The "Transfer between Databases" module reads data from various source tables of a source database with the help of a SQL query and writes it to a target table in the target database. The SQL query is defined by the datasqill developer via the GUI. All data objects used in the query must be in the same database.
| Name | Meaning |
|---|---|
| Module | Transfer |
| Module Class | DsModRemote |
| Type | Java |
| Purpose | Transfer data between 2 databases e.g. Staging |
| Transformation Code | SQL query |
| Sources | Tables in the source database |
| Targets | Tables in the database |
The "Transfer between Databases" module is controlled by a SQL query that the datasqill developer defines. The module reads data from the source tables with the help of this query and writes it to a target table. In contrast to modules that operate within a database, in this module rows are read from the source database and written to the target database.
The following simple example shows how to transfer data with the help of the module. First, the SQL query used:
SELECT c_custkey AS key
, c_name AS name
FROM staging.customer
If the target schema is "demo" and the target table is "d_customer", the module generates the following SQL for inserting into the target database:
INSERT INTO demo.d_customer (key, name) VALUES(?,?)
As can be seen in the example, the column names of the target table must be specified as aliases when the source columns have different names. In the example, the target table "d_customer" has the columns "key" and "name". This applies especially when using literals or functions to generate column values, as in this example:
SELECT c_custkey AS key
, c_name AS name
, 'de' AS country
, CURRENT_DATE() AS createdate
FROM staging.customer
Data sources and data targets of the module are database tables. Sources and targets can be in different databases. The module supports multiple source tables but only one target table.
The sources of the module are tables that are read via the query defined by the datasqill developer. For these tables, the datasqill runtime user must have read rights. All source tables used in the SQL query must be connected to the module input in the datasqill GUI in the graphical data model.

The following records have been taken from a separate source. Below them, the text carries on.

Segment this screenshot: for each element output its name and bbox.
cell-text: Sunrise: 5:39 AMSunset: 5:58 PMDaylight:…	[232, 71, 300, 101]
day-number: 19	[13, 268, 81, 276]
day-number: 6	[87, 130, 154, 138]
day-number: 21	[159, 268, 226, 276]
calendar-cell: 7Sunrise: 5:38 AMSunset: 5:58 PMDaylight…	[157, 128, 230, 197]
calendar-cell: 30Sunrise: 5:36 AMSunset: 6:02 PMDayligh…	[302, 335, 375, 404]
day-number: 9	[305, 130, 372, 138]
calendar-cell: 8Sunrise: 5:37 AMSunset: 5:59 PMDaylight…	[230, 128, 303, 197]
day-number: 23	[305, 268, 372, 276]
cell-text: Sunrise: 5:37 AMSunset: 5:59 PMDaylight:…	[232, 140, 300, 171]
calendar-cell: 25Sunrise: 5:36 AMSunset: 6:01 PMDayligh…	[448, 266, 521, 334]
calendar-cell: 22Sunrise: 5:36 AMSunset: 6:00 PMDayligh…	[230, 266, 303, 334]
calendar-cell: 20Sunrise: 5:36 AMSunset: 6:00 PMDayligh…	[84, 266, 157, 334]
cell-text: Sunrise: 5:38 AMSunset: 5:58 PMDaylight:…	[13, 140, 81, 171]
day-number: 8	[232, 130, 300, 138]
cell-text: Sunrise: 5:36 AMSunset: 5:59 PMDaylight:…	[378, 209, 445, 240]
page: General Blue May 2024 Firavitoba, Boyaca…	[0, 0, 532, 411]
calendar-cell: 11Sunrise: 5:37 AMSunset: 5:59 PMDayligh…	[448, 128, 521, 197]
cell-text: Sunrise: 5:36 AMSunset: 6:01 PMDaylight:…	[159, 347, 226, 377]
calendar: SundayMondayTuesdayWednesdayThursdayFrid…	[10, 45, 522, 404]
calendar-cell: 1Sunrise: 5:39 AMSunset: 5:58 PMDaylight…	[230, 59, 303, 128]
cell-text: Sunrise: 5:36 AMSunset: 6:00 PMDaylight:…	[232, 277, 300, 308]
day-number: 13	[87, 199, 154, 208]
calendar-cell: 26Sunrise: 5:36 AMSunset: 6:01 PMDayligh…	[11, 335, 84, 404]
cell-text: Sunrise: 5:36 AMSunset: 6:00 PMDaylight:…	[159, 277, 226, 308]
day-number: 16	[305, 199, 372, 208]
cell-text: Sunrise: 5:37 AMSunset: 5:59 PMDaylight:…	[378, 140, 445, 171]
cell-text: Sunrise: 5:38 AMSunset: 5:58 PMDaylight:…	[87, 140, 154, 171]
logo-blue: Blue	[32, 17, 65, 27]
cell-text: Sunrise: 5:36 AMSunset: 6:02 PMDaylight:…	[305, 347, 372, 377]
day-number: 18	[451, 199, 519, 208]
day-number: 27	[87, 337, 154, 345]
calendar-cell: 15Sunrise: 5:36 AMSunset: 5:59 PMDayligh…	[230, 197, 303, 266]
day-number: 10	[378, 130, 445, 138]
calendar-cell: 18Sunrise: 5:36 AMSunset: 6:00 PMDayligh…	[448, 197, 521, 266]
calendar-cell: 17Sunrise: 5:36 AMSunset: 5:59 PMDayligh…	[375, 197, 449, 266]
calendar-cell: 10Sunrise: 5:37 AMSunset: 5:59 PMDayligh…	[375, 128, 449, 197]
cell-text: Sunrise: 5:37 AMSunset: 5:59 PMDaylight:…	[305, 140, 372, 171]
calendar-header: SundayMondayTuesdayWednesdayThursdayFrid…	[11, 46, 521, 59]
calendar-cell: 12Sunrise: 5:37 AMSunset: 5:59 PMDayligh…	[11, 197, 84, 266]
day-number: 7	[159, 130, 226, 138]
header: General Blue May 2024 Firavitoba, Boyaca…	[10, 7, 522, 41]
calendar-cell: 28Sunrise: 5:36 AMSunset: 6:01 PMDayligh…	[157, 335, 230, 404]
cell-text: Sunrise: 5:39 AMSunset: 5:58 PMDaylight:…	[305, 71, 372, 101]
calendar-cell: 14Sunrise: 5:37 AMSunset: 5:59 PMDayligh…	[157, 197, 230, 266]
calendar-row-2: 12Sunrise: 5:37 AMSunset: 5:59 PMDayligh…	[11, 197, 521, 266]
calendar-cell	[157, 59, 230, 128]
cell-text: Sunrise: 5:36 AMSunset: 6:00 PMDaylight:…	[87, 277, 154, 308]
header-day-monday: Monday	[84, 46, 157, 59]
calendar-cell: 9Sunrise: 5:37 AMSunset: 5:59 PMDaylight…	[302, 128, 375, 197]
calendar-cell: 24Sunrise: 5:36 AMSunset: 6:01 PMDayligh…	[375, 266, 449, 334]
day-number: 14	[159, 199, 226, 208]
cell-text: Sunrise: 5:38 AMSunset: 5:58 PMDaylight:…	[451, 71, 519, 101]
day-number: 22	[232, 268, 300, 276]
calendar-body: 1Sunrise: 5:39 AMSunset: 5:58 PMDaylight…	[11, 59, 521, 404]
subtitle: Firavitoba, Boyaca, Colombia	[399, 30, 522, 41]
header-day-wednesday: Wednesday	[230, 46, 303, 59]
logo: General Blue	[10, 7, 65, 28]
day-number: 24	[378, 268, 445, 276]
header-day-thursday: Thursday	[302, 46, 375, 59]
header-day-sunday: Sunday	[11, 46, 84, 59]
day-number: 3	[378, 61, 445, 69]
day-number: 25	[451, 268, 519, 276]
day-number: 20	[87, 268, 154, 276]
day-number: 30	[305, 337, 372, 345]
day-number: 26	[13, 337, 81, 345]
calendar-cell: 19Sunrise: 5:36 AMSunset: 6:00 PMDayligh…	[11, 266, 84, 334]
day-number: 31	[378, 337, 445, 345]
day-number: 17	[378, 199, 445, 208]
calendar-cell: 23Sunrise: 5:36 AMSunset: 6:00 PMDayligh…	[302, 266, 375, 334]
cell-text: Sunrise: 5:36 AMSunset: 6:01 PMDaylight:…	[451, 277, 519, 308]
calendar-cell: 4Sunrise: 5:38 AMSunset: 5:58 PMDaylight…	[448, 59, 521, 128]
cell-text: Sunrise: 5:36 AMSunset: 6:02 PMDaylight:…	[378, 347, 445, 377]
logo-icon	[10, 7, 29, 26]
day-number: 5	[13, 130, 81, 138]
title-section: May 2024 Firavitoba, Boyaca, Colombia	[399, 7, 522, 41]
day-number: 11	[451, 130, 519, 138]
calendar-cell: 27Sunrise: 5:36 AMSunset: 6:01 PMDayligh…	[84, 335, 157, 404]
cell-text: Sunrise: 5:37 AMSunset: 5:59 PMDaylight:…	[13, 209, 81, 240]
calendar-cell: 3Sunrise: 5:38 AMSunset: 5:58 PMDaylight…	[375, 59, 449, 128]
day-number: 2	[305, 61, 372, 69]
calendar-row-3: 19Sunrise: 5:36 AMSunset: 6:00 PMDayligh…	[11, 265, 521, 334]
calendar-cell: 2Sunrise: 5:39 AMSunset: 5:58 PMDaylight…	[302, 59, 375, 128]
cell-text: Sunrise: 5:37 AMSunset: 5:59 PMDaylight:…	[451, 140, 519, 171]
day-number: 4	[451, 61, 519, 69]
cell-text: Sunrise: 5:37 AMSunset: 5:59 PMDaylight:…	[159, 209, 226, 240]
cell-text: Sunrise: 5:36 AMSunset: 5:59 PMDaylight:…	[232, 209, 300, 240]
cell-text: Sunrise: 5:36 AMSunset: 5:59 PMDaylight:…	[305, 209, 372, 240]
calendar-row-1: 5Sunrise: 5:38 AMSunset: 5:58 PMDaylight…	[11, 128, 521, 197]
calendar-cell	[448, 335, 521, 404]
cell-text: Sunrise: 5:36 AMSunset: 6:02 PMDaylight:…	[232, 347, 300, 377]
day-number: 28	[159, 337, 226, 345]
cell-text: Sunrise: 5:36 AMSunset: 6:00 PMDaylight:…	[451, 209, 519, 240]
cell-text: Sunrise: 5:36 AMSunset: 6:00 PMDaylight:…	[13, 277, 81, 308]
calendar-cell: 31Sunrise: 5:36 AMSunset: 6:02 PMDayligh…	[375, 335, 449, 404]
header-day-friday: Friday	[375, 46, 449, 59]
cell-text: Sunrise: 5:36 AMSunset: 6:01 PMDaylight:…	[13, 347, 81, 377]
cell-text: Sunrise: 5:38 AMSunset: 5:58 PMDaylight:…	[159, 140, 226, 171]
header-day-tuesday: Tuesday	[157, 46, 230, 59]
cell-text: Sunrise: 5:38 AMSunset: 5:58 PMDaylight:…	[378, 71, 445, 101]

The target of the module is a single table. For this, the datasqill runtime user must have write rights. The target table must be connected to the module output in the datasqill GUI in the graphical data model.
There are different attributes for optionally emptying the table completely or partially before writing. These can be optionally activated during installation
If the boolean attribute Truncate Before is offered, then the other attributes for emptying the table are suppressed. If this attribute is activated, the table is completely emptied beforehand. If the target database offers a procedure for TRUNCATE TABLE, it is used. Otherwise all rows are deleted with the DELETE command.

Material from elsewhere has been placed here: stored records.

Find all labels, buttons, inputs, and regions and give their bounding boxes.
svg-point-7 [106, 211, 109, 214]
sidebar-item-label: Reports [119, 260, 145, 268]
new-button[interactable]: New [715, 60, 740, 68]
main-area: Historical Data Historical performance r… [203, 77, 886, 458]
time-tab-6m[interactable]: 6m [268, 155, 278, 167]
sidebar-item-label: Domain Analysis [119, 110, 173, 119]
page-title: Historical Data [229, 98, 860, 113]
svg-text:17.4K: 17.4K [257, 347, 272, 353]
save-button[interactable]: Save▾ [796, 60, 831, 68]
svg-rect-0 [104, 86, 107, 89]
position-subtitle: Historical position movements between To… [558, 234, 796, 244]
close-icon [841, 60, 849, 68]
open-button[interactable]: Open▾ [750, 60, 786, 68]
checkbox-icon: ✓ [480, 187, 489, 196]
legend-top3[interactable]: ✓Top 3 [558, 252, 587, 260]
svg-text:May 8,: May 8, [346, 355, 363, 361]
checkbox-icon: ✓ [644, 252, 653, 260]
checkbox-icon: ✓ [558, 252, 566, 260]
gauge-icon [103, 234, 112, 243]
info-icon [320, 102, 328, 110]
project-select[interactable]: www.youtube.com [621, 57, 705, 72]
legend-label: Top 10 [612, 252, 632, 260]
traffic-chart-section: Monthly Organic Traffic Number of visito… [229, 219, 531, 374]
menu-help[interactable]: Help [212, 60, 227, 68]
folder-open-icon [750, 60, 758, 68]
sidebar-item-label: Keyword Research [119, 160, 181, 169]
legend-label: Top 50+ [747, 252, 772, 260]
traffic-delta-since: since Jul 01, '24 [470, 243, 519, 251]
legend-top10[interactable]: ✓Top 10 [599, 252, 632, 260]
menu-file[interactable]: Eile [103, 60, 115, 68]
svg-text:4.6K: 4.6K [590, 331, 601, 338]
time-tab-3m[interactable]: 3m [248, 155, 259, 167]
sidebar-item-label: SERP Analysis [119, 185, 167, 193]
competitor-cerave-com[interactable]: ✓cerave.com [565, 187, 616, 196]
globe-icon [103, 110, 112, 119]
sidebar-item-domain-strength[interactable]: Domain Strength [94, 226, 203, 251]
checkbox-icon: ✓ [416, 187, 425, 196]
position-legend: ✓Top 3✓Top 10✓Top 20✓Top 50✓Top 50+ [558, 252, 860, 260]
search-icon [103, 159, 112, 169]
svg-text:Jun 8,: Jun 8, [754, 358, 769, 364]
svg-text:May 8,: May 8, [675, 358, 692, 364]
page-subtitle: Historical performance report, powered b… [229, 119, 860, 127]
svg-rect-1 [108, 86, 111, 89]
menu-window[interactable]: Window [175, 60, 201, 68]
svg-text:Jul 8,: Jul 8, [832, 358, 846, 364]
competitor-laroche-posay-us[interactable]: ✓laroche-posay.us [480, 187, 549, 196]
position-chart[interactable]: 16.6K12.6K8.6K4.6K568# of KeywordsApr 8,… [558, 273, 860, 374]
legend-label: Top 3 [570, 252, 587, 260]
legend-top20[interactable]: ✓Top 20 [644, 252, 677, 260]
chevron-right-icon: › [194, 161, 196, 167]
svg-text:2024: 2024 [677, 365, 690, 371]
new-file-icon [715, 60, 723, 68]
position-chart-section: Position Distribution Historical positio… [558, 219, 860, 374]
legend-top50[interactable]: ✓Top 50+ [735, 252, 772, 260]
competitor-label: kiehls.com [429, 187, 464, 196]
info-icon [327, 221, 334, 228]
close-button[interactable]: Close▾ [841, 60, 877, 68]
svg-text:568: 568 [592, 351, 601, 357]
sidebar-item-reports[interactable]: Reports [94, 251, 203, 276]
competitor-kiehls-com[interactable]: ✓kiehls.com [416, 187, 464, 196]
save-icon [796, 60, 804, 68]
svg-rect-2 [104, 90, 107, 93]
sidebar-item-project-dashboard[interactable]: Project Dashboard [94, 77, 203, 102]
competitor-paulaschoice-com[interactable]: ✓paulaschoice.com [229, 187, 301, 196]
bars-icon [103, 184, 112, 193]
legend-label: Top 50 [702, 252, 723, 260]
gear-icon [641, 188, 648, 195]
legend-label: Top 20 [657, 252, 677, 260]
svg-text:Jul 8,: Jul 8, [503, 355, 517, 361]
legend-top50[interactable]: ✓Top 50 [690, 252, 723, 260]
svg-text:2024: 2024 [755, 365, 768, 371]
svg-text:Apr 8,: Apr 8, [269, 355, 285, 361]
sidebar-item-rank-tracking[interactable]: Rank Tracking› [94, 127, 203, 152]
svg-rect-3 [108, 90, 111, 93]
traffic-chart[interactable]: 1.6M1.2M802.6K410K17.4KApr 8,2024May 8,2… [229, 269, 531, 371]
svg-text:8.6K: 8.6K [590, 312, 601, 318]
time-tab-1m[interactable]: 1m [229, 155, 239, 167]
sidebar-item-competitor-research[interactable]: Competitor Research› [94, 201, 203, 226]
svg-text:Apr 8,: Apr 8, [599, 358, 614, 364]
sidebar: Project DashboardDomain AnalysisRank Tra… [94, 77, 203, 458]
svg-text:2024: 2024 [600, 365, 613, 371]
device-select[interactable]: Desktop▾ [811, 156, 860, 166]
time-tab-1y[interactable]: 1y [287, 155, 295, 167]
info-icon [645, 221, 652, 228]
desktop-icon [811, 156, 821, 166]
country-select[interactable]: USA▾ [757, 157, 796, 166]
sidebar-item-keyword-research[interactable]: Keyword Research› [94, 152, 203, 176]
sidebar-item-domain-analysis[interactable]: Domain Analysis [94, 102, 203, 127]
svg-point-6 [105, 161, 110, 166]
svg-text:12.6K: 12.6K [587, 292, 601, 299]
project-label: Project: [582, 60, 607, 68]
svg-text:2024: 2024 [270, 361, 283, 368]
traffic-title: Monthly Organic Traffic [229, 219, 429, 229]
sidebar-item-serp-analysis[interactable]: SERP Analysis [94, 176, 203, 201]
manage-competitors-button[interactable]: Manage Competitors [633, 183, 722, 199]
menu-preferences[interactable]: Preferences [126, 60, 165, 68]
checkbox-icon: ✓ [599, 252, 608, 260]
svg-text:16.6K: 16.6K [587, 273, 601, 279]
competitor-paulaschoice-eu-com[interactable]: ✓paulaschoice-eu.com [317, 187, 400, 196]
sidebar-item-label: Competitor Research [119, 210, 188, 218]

If the boolean attribute Delete Before is offered, then the textbox Delete Condition and the boolean attribute Source Condition also become available. If this attribute is activated, deletion is performed according to different strategies:
A Select statement can be specified here. If the attribute Execute loop query in source db is activated, then the query is executed in the source database, otherwise in the target database. The columns returned by the Loop Query can be used as variables in the main query. The main query is executed once per row in the Loop Query
If activated, the main query is validated
In cases such as loop query from the target database (i.e. Execute loop query in source db not activated), it must be specified which database should be used for the source query. The database ID must be specified here
Fetch Size is the size of the read buffer in rows and Write Size the size of the write buffer in rows. A good balance between data throughput and memory usage must be found. With queries that have many and large columns, memory usage increases and can reach the limit of available memory. It should also be considered that the (virtual) machine on which datasqill runs has sufficient memory; especially when many processes use this module simultaneously.

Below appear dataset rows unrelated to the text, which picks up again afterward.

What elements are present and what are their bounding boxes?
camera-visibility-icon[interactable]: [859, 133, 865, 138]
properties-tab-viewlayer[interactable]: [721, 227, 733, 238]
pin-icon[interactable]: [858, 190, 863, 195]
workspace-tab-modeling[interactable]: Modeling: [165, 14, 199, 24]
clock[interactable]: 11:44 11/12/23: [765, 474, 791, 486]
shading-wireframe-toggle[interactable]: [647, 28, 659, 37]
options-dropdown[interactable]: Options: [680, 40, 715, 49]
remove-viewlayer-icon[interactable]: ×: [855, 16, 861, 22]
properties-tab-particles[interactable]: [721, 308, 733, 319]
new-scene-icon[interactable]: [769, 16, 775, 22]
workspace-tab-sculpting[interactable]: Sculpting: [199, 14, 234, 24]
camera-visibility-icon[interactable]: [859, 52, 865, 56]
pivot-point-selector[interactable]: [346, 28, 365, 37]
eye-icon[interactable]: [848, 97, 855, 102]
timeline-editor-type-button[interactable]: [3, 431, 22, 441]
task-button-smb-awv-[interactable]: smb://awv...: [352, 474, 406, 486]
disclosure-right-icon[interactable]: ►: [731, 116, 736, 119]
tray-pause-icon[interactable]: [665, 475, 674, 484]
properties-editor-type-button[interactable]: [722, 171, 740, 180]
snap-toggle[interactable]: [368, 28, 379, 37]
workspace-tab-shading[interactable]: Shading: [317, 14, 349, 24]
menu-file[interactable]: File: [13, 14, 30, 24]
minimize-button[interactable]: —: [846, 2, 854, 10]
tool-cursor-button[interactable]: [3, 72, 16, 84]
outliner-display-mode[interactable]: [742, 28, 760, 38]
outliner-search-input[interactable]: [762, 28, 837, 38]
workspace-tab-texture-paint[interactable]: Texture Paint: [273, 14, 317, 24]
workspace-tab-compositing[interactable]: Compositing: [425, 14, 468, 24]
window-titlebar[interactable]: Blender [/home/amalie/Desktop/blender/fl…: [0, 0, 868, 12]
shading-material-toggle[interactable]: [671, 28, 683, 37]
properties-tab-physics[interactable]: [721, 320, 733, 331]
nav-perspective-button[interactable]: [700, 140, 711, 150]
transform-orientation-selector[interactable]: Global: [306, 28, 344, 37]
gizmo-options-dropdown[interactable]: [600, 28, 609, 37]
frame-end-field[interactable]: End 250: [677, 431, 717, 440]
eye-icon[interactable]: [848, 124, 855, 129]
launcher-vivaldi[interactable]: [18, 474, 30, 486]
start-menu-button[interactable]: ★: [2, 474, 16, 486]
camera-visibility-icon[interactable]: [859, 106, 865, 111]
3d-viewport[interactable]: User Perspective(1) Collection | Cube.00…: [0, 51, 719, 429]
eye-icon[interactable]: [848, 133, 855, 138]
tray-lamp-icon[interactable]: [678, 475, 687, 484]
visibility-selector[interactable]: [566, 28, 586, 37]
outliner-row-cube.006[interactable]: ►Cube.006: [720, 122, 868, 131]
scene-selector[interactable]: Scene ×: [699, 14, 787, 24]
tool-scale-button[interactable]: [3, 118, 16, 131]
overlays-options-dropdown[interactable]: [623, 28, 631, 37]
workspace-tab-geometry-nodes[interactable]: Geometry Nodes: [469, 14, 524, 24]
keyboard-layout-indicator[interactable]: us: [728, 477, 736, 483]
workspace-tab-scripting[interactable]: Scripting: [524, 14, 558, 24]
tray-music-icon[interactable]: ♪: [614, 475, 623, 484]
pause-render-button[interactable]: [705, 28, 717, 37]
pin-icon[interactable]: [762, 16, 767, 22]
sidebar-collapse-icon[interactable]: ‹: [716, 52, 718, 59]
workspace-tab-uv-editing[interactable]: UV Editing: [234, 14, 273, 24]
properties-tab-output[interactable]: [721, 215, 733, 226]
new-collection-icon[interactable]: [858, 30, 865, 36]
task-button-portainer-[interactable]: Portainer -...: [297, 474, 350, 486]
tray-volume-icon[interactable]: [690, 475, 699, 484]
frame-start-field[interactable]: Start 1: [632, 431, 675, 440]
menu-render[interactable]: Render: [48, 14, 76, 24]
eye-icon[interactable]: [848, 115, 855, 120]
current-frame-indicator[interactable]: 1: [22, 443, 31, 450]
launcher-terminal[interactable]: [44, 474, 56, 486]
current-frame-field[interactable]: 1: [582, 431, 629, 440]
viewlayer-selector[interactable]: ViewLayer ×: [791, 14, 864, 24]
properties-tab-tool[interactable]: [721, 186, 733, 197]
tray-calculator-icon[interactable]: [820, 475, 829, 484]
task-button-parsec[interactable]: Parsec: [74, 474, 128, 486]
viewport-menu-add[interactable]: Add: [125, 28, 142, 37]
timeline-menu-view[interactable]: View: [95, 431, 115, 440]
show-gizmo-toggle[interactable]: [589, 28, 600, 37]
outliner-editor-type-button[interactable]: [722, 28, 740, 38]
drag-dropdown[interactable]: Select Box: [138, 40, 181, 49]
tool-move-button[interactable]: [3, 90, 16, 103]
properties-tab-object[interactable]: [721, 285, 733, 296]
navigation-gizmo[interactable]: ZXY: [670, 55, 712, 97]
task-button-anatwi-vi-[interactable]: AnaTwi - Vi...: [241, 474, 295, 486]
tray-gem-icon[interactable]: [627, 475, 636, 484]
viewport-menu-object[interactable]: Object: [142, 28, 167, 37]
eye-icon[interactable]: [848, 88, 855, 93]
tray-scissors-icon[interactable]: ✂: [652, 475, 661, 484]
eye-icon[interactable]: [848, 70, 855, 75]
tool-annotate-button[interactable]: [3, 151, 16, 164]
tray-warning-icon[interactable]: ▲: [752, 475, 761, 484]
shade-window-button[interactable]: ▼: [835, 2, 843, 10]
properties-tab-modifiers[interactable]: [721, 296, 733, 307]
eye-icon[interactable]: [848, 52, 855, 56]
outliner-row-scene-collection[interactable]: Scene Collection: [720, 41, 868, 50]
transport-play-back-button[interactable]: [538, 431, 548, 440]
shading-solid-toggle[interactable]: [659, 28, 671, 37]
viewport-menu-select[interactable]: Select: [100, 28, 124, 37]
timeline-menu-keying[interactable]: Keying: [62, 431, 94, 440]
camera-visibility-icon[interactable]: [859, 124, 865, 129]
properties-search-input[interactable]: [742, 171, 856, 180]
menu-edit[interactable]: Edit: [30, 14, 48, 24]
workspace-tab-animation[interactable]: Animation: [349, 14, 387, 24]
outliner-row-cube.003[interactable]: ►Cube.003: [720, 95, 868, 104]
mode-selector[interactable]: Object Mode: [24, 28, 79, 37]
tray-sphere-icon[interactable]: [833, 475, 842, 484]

All data from a table should be copied from a source database to the target database in the same structure. For this, a similar table must be created in the target database, as well as a mapping that performs the copy operation.
Assume there is the following table in a Postgres database:
CREATE TABLE artikel (
artikel_nr character varying(30) NOT NULL
, bezeichnung character varying(60)
, preis numeric(14,2)
, PRIMARY KEY (artikel_nr)
);
This statement can be viewed when you create an object in datasqill that points to this table and then click the "Show Table Create Script" button.
In the target database (here Exasol) a table with the same columns is created:
CREATE TABLE artikel (
artikel_nr VARCHAR(30) UTF8 NOT NULL
, bezeichnung VARCHAR(60) UTF8
, preis DOUBLE
, PRIMARY KEY (artikel_nr)
);
Now connect the source object in datasqill to a new action and this to a new object that points to the Exasol target table (refresh the database in the object first once). The Select statement can be copied from "Show Table Create Script":
SELECT artikel_nr
, bezeichnung
, preis
FROM softquadrat.artikel
The action then looks like this:
You can now regularly copy the data with this transformation.